What do you get when you take a Brooklyn music venue housed inside a Polish cultural center and add a seven-piece band from London that plays a modern variety of funk and upbeat soul? You get a wholly unique dancehall experience that changes the way you look at traditional concert going in NYC. The band responsible for such an evening is named Jungle, who if you are still unaware of their music, you probably won’t be for long. Formed in 2013, Jungle’s music is a refreshing bucking of the 80’s synth/electro pop trend sweeping the city, choosing to instead go back in time a bit further into the 1970’s. Their debut self-titled album came out in July of this year to critical acclaim, having already been shortlisted for the Mercury Prize, given to the best album from the UK each year, and whose recent winners include albums by alt-J, James Blake, and the xx.
Jungle started their set at Warsaw that evening by walking out on stage to “Smoking Pixels”, which is a song that you might equate with being from a Clint Eastwood spaghetti western if it wasn’t for the computerized sound woven throughout. In fact, most of their music has the feel of potentially being from a 70’s movie, but the electronic components and perfectly matched vocals of Josh Lloyd-Watson and Tom McFarland give each song a modern vibe that does a wonderful job connecting with the audience.
It’s this vibe that really did the trick for the Warsaw crowd, as Jungle’s music walks the line between music that you simply groove to by bobbing your head and music that makes you want to lose yourself on the dance floor, and it was that combination that made the night that much better. There were pockets of people dancing in smaller groups, but for the most part, everyone sort of lost themselves in the music they were hearing, choosing to experience it individually as they saw fit, especially during tracks such as “Julia”, “Lemonade Lake”, and “Son of a Gun”.

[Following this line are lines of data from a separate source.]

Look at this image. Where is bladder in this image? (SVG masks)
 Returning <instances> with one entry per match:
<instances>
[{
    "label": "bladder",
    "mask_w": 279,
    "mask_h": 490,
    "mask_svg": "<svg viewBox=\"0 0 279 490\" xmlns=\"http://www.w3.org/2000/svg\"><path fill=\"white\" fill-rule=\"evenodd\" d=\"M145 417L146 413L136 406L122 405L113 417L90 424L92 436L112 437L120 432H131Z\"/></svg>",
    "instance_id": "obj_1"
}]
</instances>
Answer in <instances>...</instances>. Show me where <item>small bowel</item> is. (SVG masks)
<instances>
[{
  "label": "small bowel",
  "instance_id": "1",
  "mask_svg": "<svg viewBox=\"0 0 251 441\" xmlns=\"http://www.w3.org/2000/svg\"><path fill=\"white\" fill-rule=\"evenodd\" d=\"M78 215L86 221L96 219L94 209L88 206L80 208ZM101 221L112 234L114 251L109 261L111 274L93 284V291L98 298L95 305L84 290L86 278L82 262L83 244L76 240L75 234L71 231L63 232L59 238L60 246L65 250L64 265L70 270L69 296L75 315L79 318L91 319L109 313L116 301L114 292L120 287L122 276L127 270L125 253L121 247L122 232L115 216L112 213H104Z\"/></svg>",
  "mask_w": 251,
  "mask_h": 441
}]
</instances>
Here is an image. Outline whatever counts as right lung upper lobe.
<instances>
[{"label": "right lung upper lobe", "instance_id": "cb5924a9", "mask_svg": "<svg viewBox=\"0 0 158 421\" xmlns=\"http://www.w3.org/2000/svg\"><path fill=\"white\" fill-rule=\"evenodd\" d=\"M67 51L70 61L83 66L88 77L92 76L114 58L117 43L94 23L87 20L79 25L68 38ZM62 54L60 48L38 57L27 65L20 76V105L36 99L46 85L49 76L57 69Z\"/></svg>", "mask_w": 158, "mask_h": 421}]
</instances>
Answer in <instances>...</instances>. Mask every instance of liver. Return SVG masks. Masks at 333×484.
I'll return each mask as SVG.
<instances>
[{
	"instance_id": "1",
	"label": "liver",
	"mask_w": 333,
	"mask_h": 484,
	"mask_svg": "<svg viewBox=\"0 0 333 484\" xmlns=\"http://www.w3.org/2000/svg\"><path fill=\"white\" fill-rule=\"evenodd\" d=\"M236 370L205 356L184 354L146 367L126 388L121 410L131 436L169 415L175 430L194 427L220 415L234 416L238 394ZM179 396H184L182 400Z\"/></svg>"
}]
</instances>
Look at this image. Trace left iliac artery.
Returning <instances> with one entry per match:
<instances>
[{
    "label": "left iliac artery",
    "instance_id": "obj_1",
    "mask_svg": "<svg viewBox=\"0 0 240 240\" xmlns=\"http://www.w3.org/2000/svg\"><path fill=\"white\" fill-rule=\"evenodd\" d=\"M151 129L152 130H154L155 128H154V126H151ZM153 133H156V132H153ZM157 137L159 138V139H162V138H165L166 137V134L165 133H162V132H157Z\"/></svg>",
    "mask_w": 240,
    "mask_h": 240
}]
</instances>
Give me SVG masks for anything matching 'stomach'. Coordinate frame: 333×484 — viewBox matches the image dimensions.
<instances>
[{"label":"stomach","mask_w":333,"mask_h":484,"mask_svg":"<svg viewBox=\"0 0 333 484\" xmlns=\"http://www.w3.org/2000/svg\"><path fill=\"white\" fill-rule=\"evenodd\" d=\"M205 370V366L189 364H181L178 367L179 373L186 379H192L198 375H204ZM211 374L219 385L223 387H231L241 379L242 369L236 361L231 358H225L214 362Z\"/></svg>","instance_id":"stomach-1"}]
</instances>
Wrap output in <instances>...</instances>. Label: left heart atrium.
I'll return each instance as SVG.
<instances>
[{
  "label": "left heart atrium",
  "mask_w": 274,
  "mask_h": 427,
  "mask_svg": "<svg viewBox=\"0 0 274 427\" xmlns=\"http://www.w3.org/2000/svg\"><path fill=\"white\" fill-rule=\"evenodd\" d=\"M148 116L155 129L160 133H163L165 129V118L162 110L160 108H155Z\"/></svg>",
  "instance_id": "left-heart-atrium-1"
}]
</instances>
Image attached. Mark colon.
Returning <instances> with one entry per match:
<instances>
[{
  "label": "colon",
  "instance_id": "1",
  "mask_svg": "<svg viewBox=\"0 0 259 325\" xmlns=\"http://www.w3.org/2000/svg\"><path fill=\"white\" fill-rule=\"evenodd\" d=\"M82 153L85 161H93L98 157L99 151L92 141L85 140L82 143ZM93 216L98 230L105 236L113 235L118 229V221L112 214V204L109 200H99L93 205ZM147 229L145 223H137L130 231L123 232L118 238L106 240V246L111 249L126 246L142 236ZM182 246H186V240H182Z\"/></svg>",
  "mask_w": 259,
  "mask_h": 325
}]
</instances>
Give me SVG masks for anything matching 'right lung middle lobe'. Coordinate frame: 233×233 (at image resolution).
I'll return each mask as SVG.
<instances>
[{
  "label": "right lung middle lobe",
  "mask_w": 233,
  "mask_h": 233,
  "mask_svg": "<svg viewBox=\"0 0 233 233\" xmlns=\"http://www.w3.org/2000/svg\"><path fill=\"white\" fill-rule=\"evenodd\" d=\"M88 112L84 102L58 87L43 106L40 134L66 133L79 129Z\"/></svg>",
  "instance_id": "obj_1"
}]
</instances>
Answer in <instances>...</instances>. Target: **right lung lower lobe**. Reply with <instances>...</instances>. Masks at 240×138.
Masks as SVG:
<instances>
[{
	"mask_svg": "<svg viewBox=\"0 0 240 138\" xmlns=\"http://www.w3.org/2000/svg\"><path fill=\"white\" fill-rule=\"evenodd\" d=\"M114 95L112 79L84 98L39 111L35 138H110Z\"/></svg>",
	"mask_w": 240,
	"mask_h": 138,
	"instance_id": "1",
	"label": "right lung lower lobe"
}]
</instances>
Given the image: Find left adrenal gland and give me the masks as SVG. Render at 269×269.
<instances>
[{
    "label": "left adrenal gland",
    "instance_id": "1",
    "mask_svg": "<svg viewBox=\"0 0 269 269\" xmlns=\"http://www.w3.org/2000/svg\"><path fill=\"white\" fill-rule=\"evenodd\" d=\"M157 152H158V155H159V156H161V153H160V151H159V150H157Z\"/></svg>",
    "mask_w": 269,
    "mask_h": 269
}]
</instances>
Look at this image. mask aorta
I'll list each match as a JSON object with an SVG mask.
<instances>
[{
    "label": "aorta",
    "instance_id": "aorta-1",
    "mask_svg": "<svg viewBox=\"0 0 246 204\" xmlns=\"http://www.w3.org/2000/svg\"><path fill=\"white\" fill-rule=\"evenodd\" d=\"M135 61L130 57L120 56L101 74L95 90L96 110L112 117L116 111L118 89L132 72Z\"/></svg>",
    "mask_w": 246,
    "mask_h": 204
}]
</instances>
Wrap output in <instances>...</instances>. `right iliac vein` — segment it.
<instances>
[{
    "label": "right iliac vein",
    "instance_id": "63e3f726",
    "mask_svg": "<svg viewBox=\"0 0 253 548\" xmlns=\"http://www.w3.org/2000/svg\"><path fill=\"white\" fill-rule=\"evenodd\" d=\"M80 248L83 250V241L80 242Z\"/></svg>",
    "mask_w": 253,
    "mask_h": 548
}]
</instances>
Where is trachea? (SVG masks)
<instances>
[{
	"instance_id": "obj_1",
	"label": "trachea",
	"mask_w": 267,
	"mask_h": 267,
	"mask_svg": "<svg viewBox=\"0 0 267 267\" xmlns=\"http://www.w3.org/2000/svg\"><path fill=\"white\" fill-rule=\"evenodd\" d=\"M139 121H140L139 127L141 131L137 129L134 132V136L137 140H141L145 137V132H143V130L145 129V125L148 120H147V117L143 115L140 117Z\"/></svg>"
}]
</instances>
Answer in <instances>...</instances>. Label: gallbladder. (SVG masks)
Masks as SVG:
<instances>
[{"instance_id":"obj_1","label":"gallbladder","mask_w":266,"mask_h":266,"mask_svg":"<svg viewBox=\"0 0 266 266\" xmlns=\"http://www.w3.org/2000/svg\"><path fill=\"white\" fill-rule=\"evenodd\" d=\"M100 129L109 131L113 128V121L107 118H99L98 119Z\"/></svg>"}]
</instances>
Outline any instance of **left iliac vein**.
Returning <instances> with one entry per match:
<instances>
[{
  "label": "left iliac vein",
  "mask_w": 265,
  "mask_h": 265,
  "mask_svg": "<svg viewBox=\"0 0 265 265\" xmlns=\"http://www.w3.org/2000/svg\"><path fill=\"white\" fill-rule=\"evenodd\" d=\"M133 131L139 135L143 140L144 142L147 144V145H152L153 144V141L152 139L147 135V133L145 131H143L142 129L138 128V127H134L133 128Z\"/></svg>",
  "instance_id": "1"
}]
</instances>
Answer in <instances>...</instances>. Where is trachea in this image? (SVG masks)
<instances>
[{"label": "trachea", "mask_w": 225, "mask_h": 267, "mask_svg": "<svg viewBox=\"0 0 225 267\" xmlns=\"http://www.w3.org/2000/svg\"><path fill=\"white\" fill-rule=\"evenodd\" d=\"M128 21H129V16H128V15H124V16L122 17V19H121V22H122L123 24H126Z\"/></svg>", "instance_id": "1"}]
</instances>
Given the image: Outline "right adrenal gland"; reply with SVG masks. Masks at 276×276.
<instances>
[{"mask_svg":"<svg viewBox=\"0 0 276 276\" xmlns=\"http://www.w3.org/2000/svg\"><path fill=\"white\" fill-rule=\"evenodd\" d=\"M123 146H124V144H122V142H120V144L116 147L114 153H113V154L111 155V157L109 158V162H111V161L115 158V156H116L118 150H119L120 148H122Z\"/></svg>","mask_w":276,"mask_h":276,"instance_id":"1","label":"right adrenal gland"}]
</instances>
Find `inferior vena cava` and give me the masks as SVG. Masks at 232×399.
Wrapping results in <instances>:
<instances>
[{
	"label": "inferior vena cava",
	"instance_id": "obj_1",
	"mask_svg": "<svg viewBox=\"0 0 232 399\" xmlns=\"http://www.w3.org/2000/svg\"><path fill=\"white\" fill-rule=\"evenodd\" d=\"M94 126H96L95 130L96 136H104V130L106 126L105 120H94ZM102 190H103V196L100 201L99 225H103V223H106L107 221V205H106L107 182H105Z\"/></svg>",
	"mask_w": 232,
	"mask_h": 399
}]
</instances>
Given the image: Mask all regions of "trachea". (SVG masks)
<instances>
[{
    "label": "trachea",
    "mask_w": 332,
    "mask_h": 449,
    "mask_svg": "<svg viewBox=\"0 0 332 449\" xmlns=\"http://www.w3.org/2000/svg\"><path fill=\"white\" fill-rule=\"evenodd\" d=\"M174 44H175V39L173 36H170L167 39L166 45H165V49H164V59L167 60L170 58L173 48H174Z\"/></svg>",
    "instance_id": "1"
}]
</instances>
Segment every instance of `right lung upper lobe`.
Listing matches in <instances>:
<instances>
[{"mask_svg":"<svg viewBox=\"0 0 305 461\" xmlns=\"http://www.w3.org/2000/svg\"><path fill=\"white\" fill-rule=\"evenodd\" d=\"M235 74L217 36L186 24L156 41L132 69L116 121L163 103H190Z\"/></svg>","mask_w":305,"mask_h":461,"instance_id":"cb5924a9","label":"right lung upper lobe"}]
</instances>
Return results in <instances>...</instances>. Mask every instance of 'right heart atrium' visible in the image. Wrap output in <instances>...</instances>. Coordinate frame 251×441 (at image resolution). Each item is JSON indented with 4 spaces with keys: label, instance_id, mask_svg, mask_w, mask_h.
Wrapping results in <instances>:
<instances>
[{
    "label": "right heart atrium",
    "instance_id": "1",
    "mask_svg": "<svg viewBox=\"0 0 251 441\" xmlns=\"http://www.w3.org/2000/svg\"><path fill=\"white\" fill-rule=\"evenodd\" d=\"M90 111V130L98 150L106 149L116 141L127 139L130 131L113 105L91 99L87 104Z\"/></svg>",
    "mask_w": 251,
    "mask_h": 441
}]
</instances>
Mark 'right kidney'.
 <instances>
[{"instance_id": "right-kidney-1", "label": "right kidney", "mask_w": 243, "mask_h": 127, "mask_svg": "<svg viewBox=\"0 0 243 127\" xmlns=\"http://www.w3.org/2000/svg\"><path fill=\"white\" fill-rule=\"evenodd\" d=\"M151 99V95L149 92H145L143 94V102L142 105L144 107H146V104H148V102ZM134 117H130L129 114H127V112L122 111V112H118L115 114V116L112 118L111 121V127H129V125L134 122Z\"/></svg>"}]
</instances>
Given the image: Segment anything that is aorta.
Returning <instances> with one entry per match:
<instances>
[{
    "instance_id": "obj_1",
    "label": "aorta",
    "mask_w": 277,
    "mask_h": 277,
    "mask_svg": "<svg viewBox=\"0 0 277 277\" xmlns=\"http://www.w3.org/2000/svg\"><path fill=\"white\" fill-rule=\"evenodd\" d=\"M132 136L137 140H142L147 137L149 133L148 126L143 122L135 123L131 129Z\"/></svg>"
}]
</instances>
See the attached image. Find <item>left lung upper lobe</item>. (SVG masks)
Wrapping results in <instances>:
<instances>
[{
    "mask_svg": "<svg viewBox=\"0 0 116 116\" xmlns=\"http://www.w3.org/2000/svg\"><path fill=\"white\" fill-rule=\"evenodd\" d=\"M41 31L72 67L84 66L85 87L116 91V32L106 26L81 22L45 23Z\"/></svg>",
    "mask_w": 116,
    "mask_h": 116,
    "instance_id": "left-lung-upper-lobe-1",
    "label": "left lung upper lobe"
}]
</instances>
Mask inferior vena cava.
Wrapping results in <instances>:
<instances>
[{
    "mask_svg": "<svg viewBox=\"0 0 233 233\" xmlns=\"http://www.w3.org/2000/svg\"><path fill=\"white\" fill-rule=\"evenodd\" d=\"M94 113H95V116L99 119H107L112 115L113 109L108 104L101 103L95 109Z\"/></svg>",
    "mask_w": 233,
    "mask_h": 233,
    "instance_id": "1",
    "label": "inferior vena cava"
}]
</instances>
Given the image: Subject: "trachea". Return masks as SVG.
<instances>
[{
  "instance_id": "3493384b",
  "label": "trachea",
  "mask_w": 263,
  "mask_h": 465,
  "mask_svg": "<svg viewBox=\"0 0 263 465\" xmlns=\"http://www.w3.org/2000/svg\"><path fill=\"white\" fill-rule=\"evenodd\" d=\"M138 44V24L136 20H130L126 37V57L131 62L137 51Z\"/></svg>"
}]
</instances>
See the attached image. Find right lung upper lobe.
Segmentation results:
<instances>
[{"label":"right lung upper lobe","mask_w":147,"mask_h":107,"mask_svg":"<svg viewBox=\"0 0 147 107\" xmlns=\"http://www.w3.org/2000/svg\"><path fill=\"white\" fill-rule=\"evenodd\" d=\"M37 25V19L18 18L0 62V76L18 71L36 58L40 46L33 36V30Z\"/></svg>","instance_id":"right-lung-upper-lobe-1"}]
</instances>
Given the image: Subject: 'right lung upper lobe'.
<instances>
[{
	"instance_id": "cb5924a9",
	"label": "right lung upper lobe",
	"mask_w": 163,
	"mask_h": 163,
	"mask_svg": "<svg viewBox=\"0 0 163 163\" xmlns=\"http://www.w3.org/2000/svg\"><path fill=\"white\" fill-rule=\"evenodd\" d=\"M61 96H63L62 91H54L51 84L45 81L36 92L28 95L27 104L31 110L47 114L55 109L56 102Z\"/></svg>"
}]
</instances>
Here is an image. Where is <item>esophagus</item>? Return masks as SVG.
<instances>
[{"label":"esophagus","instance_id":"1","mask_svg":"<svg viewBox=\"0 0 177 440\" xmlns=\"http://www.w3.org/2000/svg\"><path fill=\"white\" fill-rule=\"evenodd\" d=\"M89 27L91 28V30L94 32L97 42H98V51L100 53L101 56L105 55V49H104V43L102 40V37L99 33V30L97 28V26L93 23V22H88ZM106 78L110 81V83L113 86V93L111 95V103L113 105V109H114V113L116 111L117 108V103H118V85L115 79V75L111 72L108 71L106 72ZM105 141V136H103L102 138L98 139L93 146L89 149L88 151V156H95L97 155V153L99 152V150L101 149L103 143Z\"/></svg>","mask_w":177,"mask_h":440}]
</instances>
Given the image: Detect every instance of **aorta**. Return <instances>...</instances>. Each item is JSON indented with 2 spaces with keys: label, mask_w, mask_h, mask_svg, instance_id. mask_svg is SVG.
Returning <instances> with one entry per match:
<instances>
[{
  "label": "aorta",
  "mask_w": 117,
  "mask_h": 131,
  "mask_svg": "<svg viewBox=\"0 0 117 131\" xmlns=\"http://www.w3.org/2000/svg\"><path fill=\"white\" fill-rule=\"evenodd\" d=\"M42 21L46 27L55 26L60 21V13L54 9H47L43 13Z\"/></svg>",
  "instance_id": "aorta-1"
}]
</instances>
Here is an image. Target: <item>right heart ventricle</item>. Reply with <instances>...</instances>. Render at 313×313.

It wasn’t until the end of the show when Jungle really let go into full-blown dancehall mode, playing “Time” and encoring to “Busy Earnin’”, which sent the entire Warsaw audience out of their minds dancing and jumping around in unison to the beat, and it was easily the most fun I’ve had in a crowd since Foster the People at Governors Ball this past June. Jungle has tapped into a sound that hasn’t really been explored much by recent bands, and it’s this fact that makes them enjoyable and unique.
Admittedly, the start of the evening was a little rocky, as the doors to Warsaw opened over an hour late, causing a significant backup and near overcrowding of the bar area. However, this potential issue was negated by the fact that within the building, two women from the cultural center make and serve traditional Polish eats for the shows. So while I waited to enter the concert venue, I was appeased by chowing down on homemade pierogies, which eliminated any issues I had with the delay itself, and about which I can say with confidence is the best food I’ve ever had at a concert venue in the city.
Once we were able to enter the venue, the show was opened by a London-based quartet named Beaty Heart who played drum-heavy, electronic pop with a distinct island feel. Comparisons can be made early and often to Ezra Koenig and Vampire Weekend, with just a touch of St. Lucia, but their show served to be an appropriate appetizer to Jungle, impressing with songs like “Seafood” and “Cola.” Check out their solid debut album, Mixed Blessings, for more of their worldly, eclectic beats.